DESCRIPTION OF THE TASK: Scan the entries below and tally the lines that include "Theater". Return nothing but the tally.

MATERIAL FOR THIS TASK:

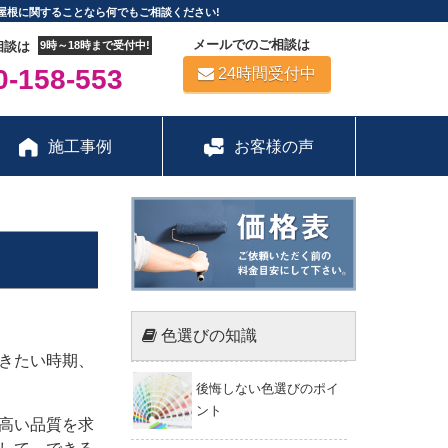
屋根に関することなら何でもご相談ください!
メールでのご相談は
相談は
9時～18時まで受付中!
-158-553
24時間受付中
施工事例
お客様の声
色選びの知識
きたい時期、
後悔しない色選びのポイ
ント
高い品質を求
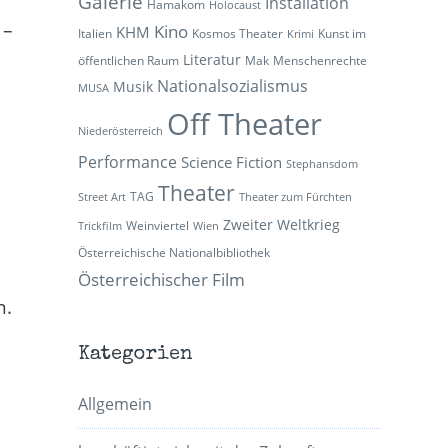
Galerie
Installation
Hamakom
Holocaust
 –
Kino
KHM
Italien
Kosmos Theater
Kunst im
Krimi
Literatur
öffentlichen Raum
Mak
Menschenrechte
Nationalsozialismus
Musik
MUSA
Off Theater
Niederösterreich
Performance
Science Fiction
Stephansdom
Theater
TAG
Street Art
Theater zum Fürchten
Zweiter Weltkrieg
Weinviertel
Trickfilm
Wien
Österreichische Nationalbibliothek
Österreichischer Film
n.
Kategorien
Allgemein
...
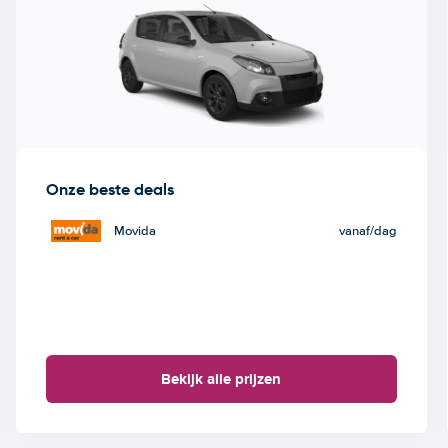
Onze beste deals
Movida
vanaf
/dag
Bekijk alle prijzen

ANSWER TO THE PROBLEM: 4